**YOUR ASSIGNMENT:** Only the lines containing the string "status" are needed; copy all of them from the listing.

**EXTRACTED DATA:**
★ ★ ★ ★ ★

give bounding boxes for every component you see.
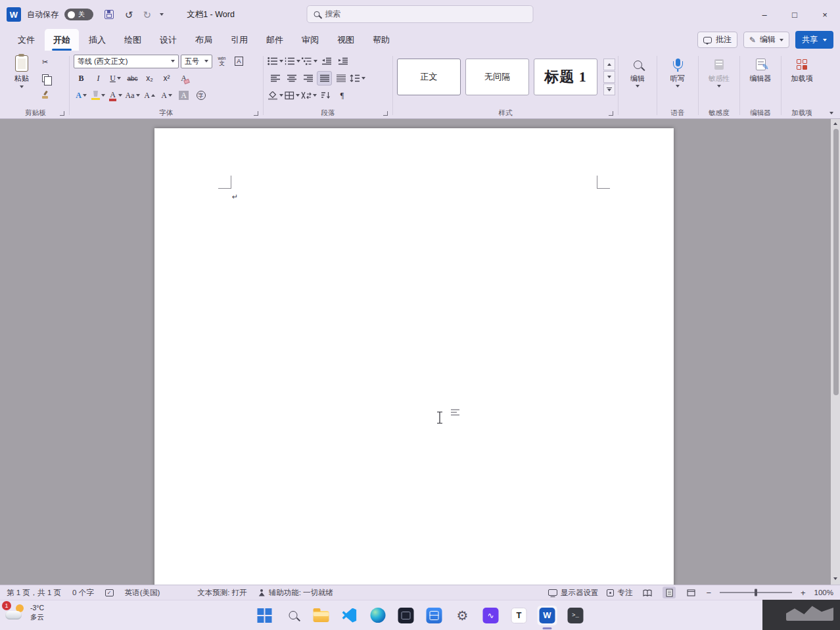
tab-review[interactable]: 审阅 — [293, 29, 327, 51]
editing-mode-button[interactable]: ✎ 编辑 — [743, 32, 789, 48]
multilevel-list-button[interactable] — [302, 54, 317, 68]
vscode-button[interactable] — [340, 606, 360, 625]
asian-layout-button[interactable] — [301, 88, 317, 103]
styles-dialog-launcher[interactable] — [609, 111, 613, 116]
show-hide-marks-button[interactable]: ¶ — [335, 88, 350, 103]
change-case-button[interactable]: Aa — [125, 88, 140, 103]
styles-more-button[interactable] — [603, 84, 615, 95]
search-box[interactable]: 搜索 — [307, 5, 534, 23]
document-canvas[interactable]: ↵ — [0, 119, 840, 585]
text-effects-button[interactable]: A — [74, 88, 89, 103]
tab-references[interactable]: 引用 — [222, 29, 256, 51]
font-dialog-launcher[interactable] — [254, 111, 258, 116]
dictate-button[interactable]: 听写 — [661, 53, 694, 87]
paragraph-dialog-launcher[interactable] — [383, 111, 388, 116]
app-t-tile-button[interactable]: T — [509, 606, 529, 625]
shrink-font-button[interactable]: A — [159, 88, 174, 103]
scroll-down-arrow[interactable] — [831, 574, 840, 583]
phonetic-guide-button[interactable]: wén 文 — [214, 54, 229, 68]
collapse-ribbon-button[interactable] — [829, 112, 833, 114]
read-mode-button[interactable] — [641, 587, 654, 598]
save-icon[interactable] — [105, 10, 114, 19]
display-settings-button[interactable]: 显示器设置 — [548, 588, 599, 598]
font-color-button[interactable]: A — [108, 88, 123, 103]
tab-view[interactable]: 视图 — [329, 29, 363, 51]
addins-button[interactable]: 加载项 — [785, 53, 818, 83]
tab-design[interactable]: 设计 — [151, 29, 185, 51]
document-page[interactable]: ↵ — [154, 128, 674, 585]
autosave-toggle[interactable]: 关 — [64, 9, 93, 20]
tab-home[interactable]: 开始 — [45, 29, 79, 51]
styles-scroll-up-button[interactable] — [603, 59, 615, 70]
start-button[interactable] — [255, 606, 275, 625]
app-blue-tile-button[interactable] — [425, 606, 444, 625]
app-dark-tile-button[interactable] — [396, 606, 416, 625]
editor-button[interactable]: 编辑器 — [744, 53, 777, 83]
zoom-level[interactable]: 100% — [814, 589, 833, 596]
print-layout-button[interactable] — [663, 587, 676, 598]
tab-file[interactable]: 文件 — [9, 29, 43, 51]
vertical-scrollbar[interactable] — [831, 119, 840, 585]
weather-widget[interactable]: 1 -3°C 多云 — [5, 604, 44, 621]
quick-access-dropdown-button[interactable] — [160, 13, 164, 16]
edge-button[interactable] — [368, 606, 388, 625]
style-card-normal[interactable]: 正文 — [397, 59, 461, 95]
strikethrough-button[interactable]: abc — [125, 71, 140, 85]
maximize-button[interactable]: □ — [780, 0, 810, 29]
enclose-character-button[interactable]: 字 — [193, 88, 208, 103]
highlight-button[interactable] — [91, 88, 106, 103]
line-spacing-button[interactable] — [350, 71, 365, 85]
close-button[interactable]: × — [810, 0, 840, 29]
font-size-combobox[interactable]: 五号 — [181, 55, 212, 68]
proofing-status[interactable]: ✓ — [105, 589, 114, 596]
zoom-slider-thumb[interactable] — [755, 589, 757, 596]
format-painter-button[interactable] — [37, 87, 53, 102]
terminal-button[interactable]: >_ — [566, 606, 586, 625]
borders-button[interactable] — [285, 88, 300, 103]
style-card-heading1[interactable]: 标题 1 — [534, 59, 597, 95]
sort-button[interactable] — [318, 88, 333, 103]
app-purple-tile-button[interactable]: ∿ — [481, 606, 501, 625]
styles-scroll-down-button[interactable] — [603, 71, 615, 83]
editing-group-button[interactable]: 编辑 — [620, 53, 655, 118]
zoom-out-button[interactable]: − — [706, 589, 711, 597]
web-layout-button[interactable] — [684, 587, 697, 598]
focus-button[interactable]: 专注 — [607, 588, 632, 598]
shading-button[interactable] — [268, 88, 283, 103]
increase-indent-button[interactable] — [335, 54, 350, 68]
align-left-button[interactable] — [268, 71, 283, 85]
cut-button[interactable]: ✂ — [37, 55, 53, 69]
text-prediction-status[interactable]: 文本预测: 打开 — [197, 588, 246, 598]
grow-font-button[interactable]: A — [142, 88, 157, 103]
tab-mailings[interactable]: 邮件 — [258, 29, 292, 51]
italic-button[interactable]: I — [91, 71, 106, 85]
language-status[interactable]: 英语(美国) — [125, 588, 160, 598]
sensitivity-button[interactable]: 敏感性 — [703, 53, 735, 87]
tab-insert[interactable]: 插入 — [80, 29, 114, 51]
subscript-button[interactable]: x₂ — [142, 71, 157, 85]
tab-layout[interactable]: 布局 — [187, 29, 221, 51]
zoom-in-button[interactable]: + — [801, 589, 806, 597]
redo-button[interactable]: ↻ — [143, 10, 152, 20]
underline-button[interactable]: U — [108, 71, 123, 85]
align-center-button[interactable] — [284, 71, 299, 85]
bullets-button[interactable] — [268, 54, 283, 68]
settings-button[interactable]: ⚙ — [453, 606, 473, 625]
paste-button[interactable]: 粘贴 — [6, 53, 37, 88]
file-explorer-button[interactable] — [312, 606, 331, 625]
share-button[interactable]: 共享 — [795, 31, 833, 49]
minimize-button[interactable]: – — [749, 0, 780, 29]
bold-button[interactable]: B — [74, 71, 89, 85]
scrollbar-thumb[interactable] — [833, 129, 839, 395]
numbering-button[interactable] — [285, 54, 300, 68]
zoom-slider[interactable] — [720, 592, 792, 593]
copy-button[interactable] — [37, 71, 53, 85]
taskbar-search-button[interactable] — [283, 606, 303, 625]
style-card-no-spacing[interactable]: 无间隔 — [465, 59, 529, 95]
clipboard-dialog-launcher[interactable] — [60, 111, 64, 116]
comments-button[interactable]: 批注 — [697, 32, 737, 48]
distributed-button[interactable] — [333, 71, 348, 85]
clear-formatting-button[interactable]: A — [176, 71, 191, 85]
character-border-button[interactable]: A — [231, 54, 246, 68]
scroll-up-arrow[interactable] — [831, 119, 840, 128]
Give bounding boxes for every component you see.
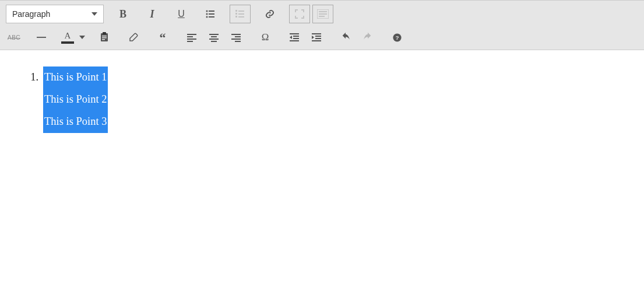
align-center-icon (209, 32, 219, 43)
svg-rect-35 (293, 38, 299, 39)
svg-rect-38 (315, 36, 321, 37)
svg-rect-17 (103, 32, 106, 34)
bullet-list-icon (205, 9, 216, 19)
link-icon (265, 9, 275, 19)
svg-rect-11 (238, 16, 244, 18)
editor-content[interactable]: 1. This is Point 1 This is Point 2 This … (0, 50, 644, 133)
svg-rect-28 (211, 41, 217, 42)
selected-text-line: This is Point 1 (43, 66, 108, 89)
numbered-list-button[interactable] (230, 5, 251, 23)
text-color-icon: A (65, 32, 71, 40)
quote-icon: “ (160, 34, 166, 41)
redo-icon (362, 32, 374, 43)
outdent-icon (289, 32, 300, 43)
svg-rect-15 (319, 16, 325, 17)
undo-button[interactable] (336, 28, 356, 47)
align-left-button[interactable] (182, 28, 202, 47)
svg-rect-10 (235, 16, 237, 18)
horizontal-rule-icon (37, 37, 46, 38)
fullscreen-icon (294, 9, 305, 19)
svg-rect-29 (231, 34, 241, 35)
format-select-label: Paragraph (12, 9, 50, 19)
redo-button[interactable] (358, 28, 378, 47)
selected-text-line: This is Point 2 (43, 89, 108, 111)
align-center-button[interactable] (204, 28, 224, 47)
undo-icon (340, 32, 351, 43)
svg-rect-31 (231, 38, 241, 40)
svg-rect-33 (290, 33, 299, 34)
svg-rect-6 (235, 10, 237, 12)
underline-icon: U (178, 9, 185, 19)
strikethrough-icon: ABC (8, 34, 20, 41)
svg-rect-9 (238, 13, 244, 15)
svg-rect-18 (102, 36, 107, 37)
align-right-button[interactable] (226, 28, 246, 47)
svg-text:?: ? (395, 34, 399, 41)
toolbar-row-1: Paragraph B I U (6, 4, 638, 24)
svg-rect-5 (209, 16, 214, 18)
bold-icon: B (119, 8, 126, 20)
svg-rect-24 (187, 41, 193, 42)
bold-button[interactable]: B (113, 5, 133, 23)
format-select[interactable]: Paragraph (6, 5, 104, 23)
svg-rect-39 (315, 38, 321, 39)
svg-rect-27 (209, 38, 219, 40)
svg-point-0 (206, 10, 208, 12)
underline-button[interactable]: U (171, 5, 191, 23)
toolbar-row-2: ABC A (6, 27, 638, 47)
chevron-down-icon (92, 12, 97, 16)
clipboard-icon (99, 32, 110, 43)
svg-point-2 (206, 13, 208, 15)
svg-rect-36 (290, 40, 299, 41)
help-button[interactable]: ? (387, 28, 407, 47)
svg-rect-40 (312, 40, 321, 41)
svg-rect-26 (211, 36, 217, 37)
align-left-icon (186, 32, 197, 43)
chevron-down-icon (79, 36, 85, 39)
svg-rect-22 (187, 36, 193, 37)
italic-icon: I (150, 8, 154, 20)
align-right-icon (231, 32, 241, 43)
horizontal-rule-button[interactable] (31, 28, 51, 47)
special-char-button[interactable]: Ω (255, 28, 275, 47)
svg-rect-34 (293, 36, 299, 37)
outdent-button[interactable] (284, 28, 304, 47)
numbered-list-icon (235, 9, 245, 19)
selected-text-line: This is Point 3 (43, 111, 108, 133)
help-icon: ? (392, 33, 402, 43)
fullscreen-button[interactable] (289, 5, 310, 23)
strikethrough-button[interactable]: ABC (6, 28, 22, 47)
svg-rect-3 (209, 13, 214, 15)
svg-rect-13 (319, 11, 327, 12)
list-marker: 1. (21, 66, 43, 133)
svg-rect-19 (102, 37, 107, 38)
remove-format-button[interactable] (124, 28, 143, 47)
svg-rect-37 (312, 33, 321, 34)
show-blocks-button[interactable] (312, 5, 333, 23)
indent-button[interactable] (307, 28, 326, 47)
omega-icon: Ω (262, 32, 269, 43)
svg-rect-25 (209, 34, 219, 35)
editor-toolbar: Paragraph B I U (0, 0, 644, 50)
link-button[interactable] (260, 5, 280, 23)
blockquote-button[interactable]: “ (153, 28, 173, 47)
svg-rect-14 (319, 13, 327, 15)
paste-text-button[interactable] (94, 28, 114, 47)
indent-icon (311, 32, 322, 43)
svg-rect-7 (238, 10, 244, 12)
svg-point-4 (206, 16, 208, 18)
svg-rect-23 (187, 38, 196, 40)
show-blocks-icon (317, 9, 329, 19)
list-item: 1. This is Point 1 This is Point 2 This … (21, 66, 644, 133)
svg-rect-8 (235, 13, 237, 15)
bullet-list-button[interactable] (200, 5, 220, 23)
svg-rect-20 (102, 39, 105, 40)
eraser-icon (128, 32, 139, 43)
svg-rect-32 (235, 41, 241, 42)
svg-rect-30 (235, 36, 241, 37)
text-color-button[interactable]: A (61, 32, 85, 44)
italic-button[interactable]: I (142, 5, 162, 23)
svg-rect-1 (209, 10, 214, 12)
svg-rect-21 (187, 34, 196, 35)
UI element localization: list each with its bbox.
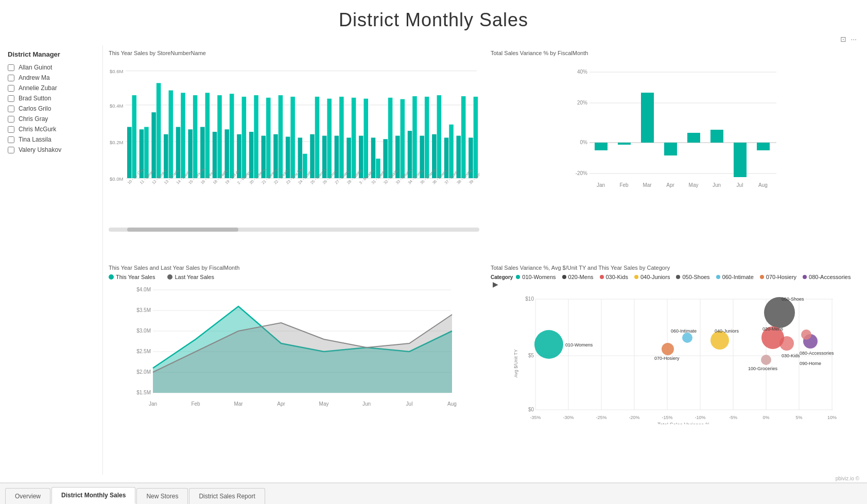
legend-shoes: 050-Shoes: [676, 274, 709, 280]
svg-point-167: [682, 333, 692, 343]
variance-chart-svg: 40% 20% 0% -20%: [491, 59, 861, 224]
sidebar-item[interactable]: Tina Lassila: [8, 134, 95, 145]
bar-chart-svg: $0.6M $0.4M $0.2M $0.0M: [109, 59, 479, 224]
svg-text:0%: 0%: [762, 415, 769, 420]
sidebar-item[interactable]: Carlos Grilo: [8, 103, 95, 114]
svg-point-163: [710, 331, 729, 350]
last-year-dot: [167, 274, 172, 280]
svg-text:040-Juniors: 040-Juniors: [715, 328, 739, 334]
svg-text:May: May: [689, 182, 699, 188]
scroll-right-icon[interactable]: ▶: [493, 280, 498, 288]
svg-rect-11: [144, 127, 149, 178]
area-chart-area[interactable]: $4.0M $3.5M $3.0M $2.5M $2.0M $1.5M: [109, 282, 479, 420]
svg-rect-21: [205, 93, 210, 178]
variance-chart-title: Total Sales Variance % by FiscalMonth: [491, 50, 861, 56]
sidebar-item[interactable]: Chris McGurk: [8, 124, 95, 134]
sidebar-items-list: Allan GuinotAndrew MaAnnelie ZubarBrad S…: [8, 62, 95, 155]
variance-chart-area[interactable]: 40% 20% 0% -20%: [491, 59, 861, 225]
svg-text:-15%: -15%: [662, 415, 672, 420]
svg-text:Jun: Jun: [713, 182, 721, 188]
legend-kids: 030-Kids: [600, 274, 628, 280]
variance-chart-container: Total Sales Variance % by FiscalMonth 40…: [485, 45, 867, 260]
svg-text:080-Accessories: 080-Accessories: [800, 351, 834, 356]
svg-text:5%: 5%: [795, 415, 802, 420]
svg-rect-53: [401, 99, 405, 178]
svg-rect-27: [242, 97, 247, 178]
legend-intimate: 060-Intimate: [716, 274, 754, 280]
svg-rect-43: [339, 97, 344, 178]
tab-district-sales-report[interactable]: District Sales Report: [189, 488, 265, 504]
svg-text:Avg $/Unit TY: Avg $/Unit TY: [513, 349, 518, 377]
expand-icon[interactable]: ⊡: [840, 35, 846, 43]
svg-rect-33: [279, 95, 283, 178]
legend-juniors: 040-Juniors: [634, 274, 670, 280]
svg-rect-111: [757, 143, 770, 150]
scatter-chart-area[interactable]: Avg $/Unit TY $10 $5 $0: [491, 290, 861, 426]
top-toolbar: ⊡ ···: [0, 35, 867, 45]
area-chart-title: This Year Sales and Last Year Sales by F…: [109, 265, 479, 271]
svg-rect-110: [734, 143, 747, 177]
footer-tabs: OverviewDistrict Monthly SalesNew Stores…: [0, 482, 867, 504]
svg-text:Apr: Apr: [666, 182, 674, 188]
tab-district-monthly-sales[interactable]: District Monthly Sales: [51, 487, 135, 504]
sidebar-item[interactable]: Chris Gray: [8, 114, 95, 124]
svg-text:Mar: Mar: [234, 401, 243, 407]
legend-womens: 010-Womens: [516, 274, 556, 280]
svg-text:Mar: Mar: [643, 182, 652, 188]
svg-text:$4.0M: $4.0M: [136, 287, 151, 292]
svg-text:070-Hosiery: 070-Hosiery: [654, 356, 680, 361]
sidebar-item[interactable]: Brad Sutton: [8, 93, 95, 103]
sidebar-item[interactable]: Andrew Ma: [8, 73, 95, 83]
sidebar-item[interactable]: Allan Guinot: [8, 62, 95, 73]
svg-rect-19: [193, 95, 198, 178]
svg-text:060-Intimate: 060-Intimate: [671, 328, 697, 334]
svg-point-175: [801, 329, 811, 340]
svg-text:050-Shoes: 050-Shoes: [782, 297, 804, 302]
scatter-chart-title: Total Sales Variance %, Avg $/Unit TY an…: [491, 265, 861, 271]
svg-rect-109: [710, 130, 723, 143]
this-year-dot: [109, 274, 114, 280]
bar-chart-container: This Year Sales by StoreNumberName $0.6M…: [103, 45, 485, 260]
svg-text:Jul: Jul: [737, 182, 743, 188]
svg-rect-108: [687, 133, 700, 143]
svg-rect-13: [157, 83, 161, 178]
svg-text:Total Sales Variance %: Total Sales Variance %: [657, 422, 710, 424]
svg-text:20%: 20%: [577, 100, 587, 106]
sidebar-item[interactable]: Annelie Zubar: [8, 83, 95, 93]
accessories-label: 080-Accessories: [809, 274, 851, 280]
svg-text:020-Mens: 020-Mens: [762, 326, 784, 332]
bar-chart-area[interactable]: $0.6M $0.4M $0.2M $0.0M: [109, 59, 479, 232]
svg-text:$2.5M: $2.5M: [136, 349, 151, 354]
shoes-label: 050-Shoes: [682, 274, 709, 280]
juniors-dot: [634, 275, 638, 279]
legend-hosiery: 070-Hosiery: [760, 274, 796, 280]
tab-overview[interactable]: Overview: [5, 488, 50, 504]
svg-text:Feb: Feb: [191, 401, 200, 407]
svg-rect-55: [412, 96, 417, 178]
tab-new-stores[interactable]: New Stores: [136, 488, 188, 504]
svg-text:$5: $5: [528, 353, 534, 358]
svg-text:10%: 10%: [827, 415, 837, 420]
svg-rect-31: [266, 98, 271, 178]
svg-rect-41: [327, 99, 332, 178]
sidebar-item[interactable]: Valery Ushakov: [8, 145, 95, 155]
svg-text:Apr: Apr: [277, 401, 285, 407]
more-options-icon[interactable]: ···: [851, 35, 857, 43]
svg-rect-17: [181, 93, 185, 178]
svg-text:$2.0M: $2.0M: [136, 369, 151, 375]
svg-text:Feb: Feb: [619, 182, 629, 188]
svg-rect-107: [664, 143, 677, 155]
hosiery-label: 070-Hosiery: [766, 274, 796, 280]
svg-text:$3.0M: $3.0M: [136, 328, 151, 334]
svg-text:$0.2M: $0.2M: [110, 140, 123, 145]
shoes-dot: [676, 275, 680, 279]
svg-text:Aug: Aug: [447, 401, 457, 407]
bar-chart-scrollbar[interactable]: [109, 228, 479, 232]
juniors-label: 040-Juniors: [640, 274, 670, 280]
svg-point-171: [779, 336, 794, 351]
mens-dot: [562, 275, 566, 279]
main-content: District Manager Allan GuinotAndrew MaAn…: [0, 45, 867, 475]
svg-rect-65: [474, 97, 478, 178]
intimate-label: 060-Intimate: [722, 274, 754, 280]
svg-text:090-Home: 090-Home: [800, 361, 821, 366]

★ ★ ★ ★ ★

**SOLVED PROBLEM:**
proofing-status[interactable]: ✓ — [105, 589, 114, 596]
text-prediction-status[interactable]: 文本预测: 打开 — [197, 588, 246, 598]
language-status[interactable]: 英语(美国) — [125, 588, 160, 598]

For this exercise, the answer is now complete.